> _Problem to solve_
Copy every line of the following data that includes the string "Cara".

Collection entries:
★ ★ ★ ★ ★ ★ ★

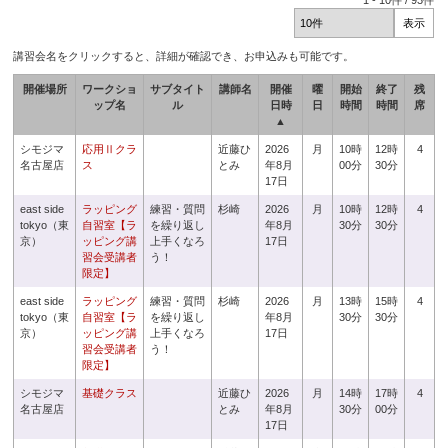
1
-
10
件 /
93
件
講習会名をクリックすると、詳細が確認でき、お申込みも可能です。
開催場所
ワークショ
サブタイト
講師名
開催
曜
開始
終了
残
ップ名
ル
日時
日
時間
時間
席
▲
シモジマ
応用Ⅱクラ
近藤ひ
2026
月
10時
12時
4
名古屋店
ス
とみ
年8月
00分
30分
17日
east side
ラッピング
練習・質問
杉崎
2026
月
10時
12時
4
tokyo（東
自習室【ラ
を繰り返し
年8月
30分
30分
京）
ッピング講
上手くなろ
17日
習会受講者
う！
限定】
east side
ラッピング
練習・質問
杉崎
2026
月
13時
15時
4
tokyo（東
自習室【ラ
を繰り返し
年8月
30分
30分
京）
ッピング講
上手くなろ
17日
習会受講者
う！
限定】
シモジマ
基礎クラス
近藤ひ
2026
月
14時
17時
4
名古屋店
とみ
年8月
30分
00分
17日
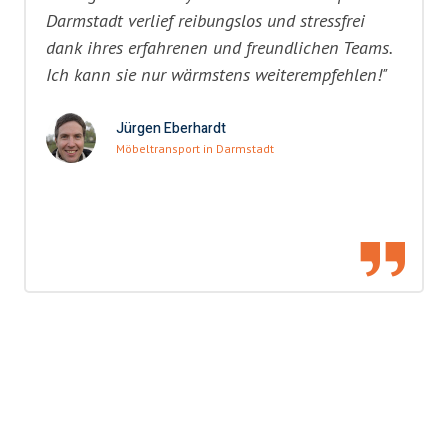
Darmstadt verlief reibungslos und stressfrei
dank ihres erfahrenen und freundlichen Teams.
Ich kann sie nur wärmstens weiterempfehlen!"
Jürgen Eberhardt
Möbeltransport in Darmstadt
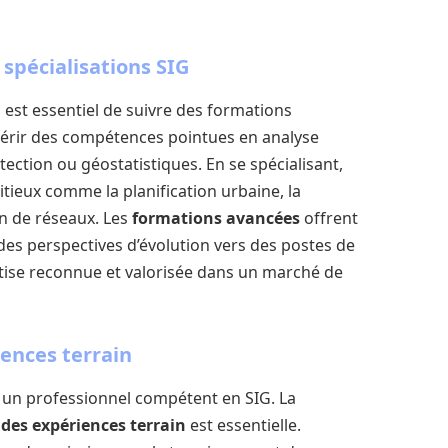
 spécialisations SIG
il est essentiel de suivre des formations
érir des compétences pointues en analyse
ection ou géostatistiques. En se spécialisant,
itieux comme la planification urbaine, la
n de réseaux. Les
formations avancées
offrent
des perspectives d’évolution vers des postes de
tise reconnue et valorisée dans un marché de
iences terrain
r un professionnel compétent en SIG. La
 des expériences terrain
est essentielle.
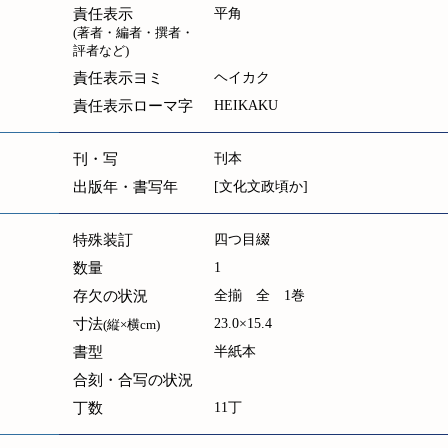
責任表示
平角
(著者・編者・撰者・
評者など)
責任表示ヨミ
ヘイカク
責任表示ローマ字
HEIKAKU
刊・写
刊本
出版年・書写年
[文化文政頃か]
特殊装訂
四つ目綴
数量
1
存欠の状況
全揃 全 1巻
寸法
23.0×15.4
(縦×横cm)
書型
半紙本
合刻・合写の状況
丁数
11丁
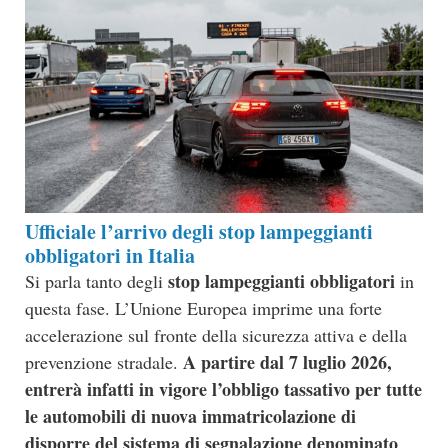
Ufficiale l’arrivo degli stop lampeggianti
obbligatori in Italia
stop lampeggianti obbligatori
Si parla tanto degli
in
questa fase. L’Unione Europea imprime una forte
accelerazione sul fronte della sicurezza attiva e della
A partire dal 7 luglio 2026,
prevenzione stradale.
entrerà infatti in vigore l’obbligo tassativo per tutte
le automobili di nuova immatricolazione di
disporre del sistema di segnalazione denominato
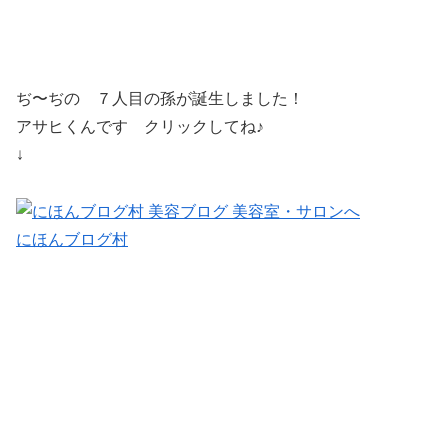
ぢ〜ぢの ７人目の孫が誕生しました！
アサヒくんです クリックしてね♪
↓
にほんブログ村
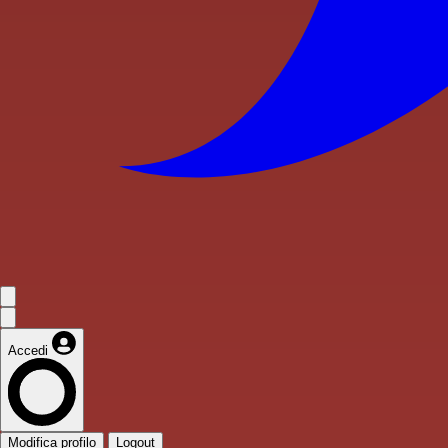
Accedi
Modifica profilo
Logout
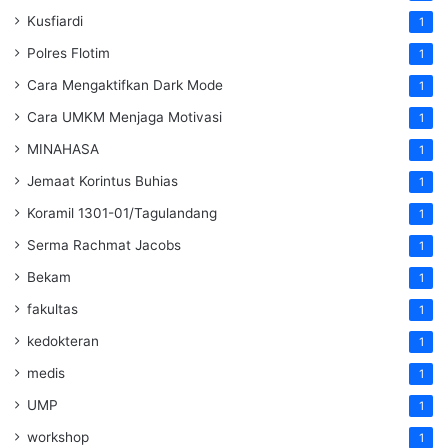
Kusfiardi
1
Polres Flotim
1
Cara Mengaktifkan Dark Mode
1
Cara UMKM Menjaga Motivasi
1
MINAHASA
1
Jemaat Korintus Buhias
1
Koramil 1301-01/Tagulandang
1
Serma Rachmat Jacobs
1
Bekam
1
fakultas
1
kedokteran
1
medis
1
UMP
1
workshop
1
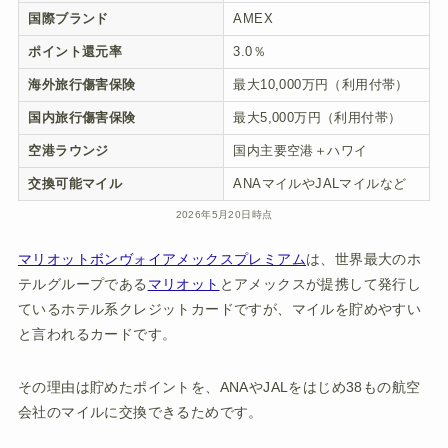
国際ブランド
AMEX
ポイント還元率
3.0％
海外旅行傷害保険
最大10,000万円（利用付帯）
国内旅行傷害保険
最大5,000万円（利用付帯）
空港ラウンジ
国内主要空港＋ハワイ
交換可能マイル
ANAマイルやJALマイルなど
2026年5月20日時点
マリオットボンヴォイアメックスプレミアム
は、世界最大のホ
テルグループである
マリオット
とアメックスが提携して発行し
ているホテル系クレジットカードですが、マイルを貯めやすい
と言われるカードです。
その理由は貯めたポイントを、ANAやJALをはじめ38もの航空
会社のマイルに交換できるためです。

★ ★ ★ ★ ★ ★ ★

> _Solution below_
Cara Mengaktifkan Dark Mode
Cara UMKM Menjaga Motivasi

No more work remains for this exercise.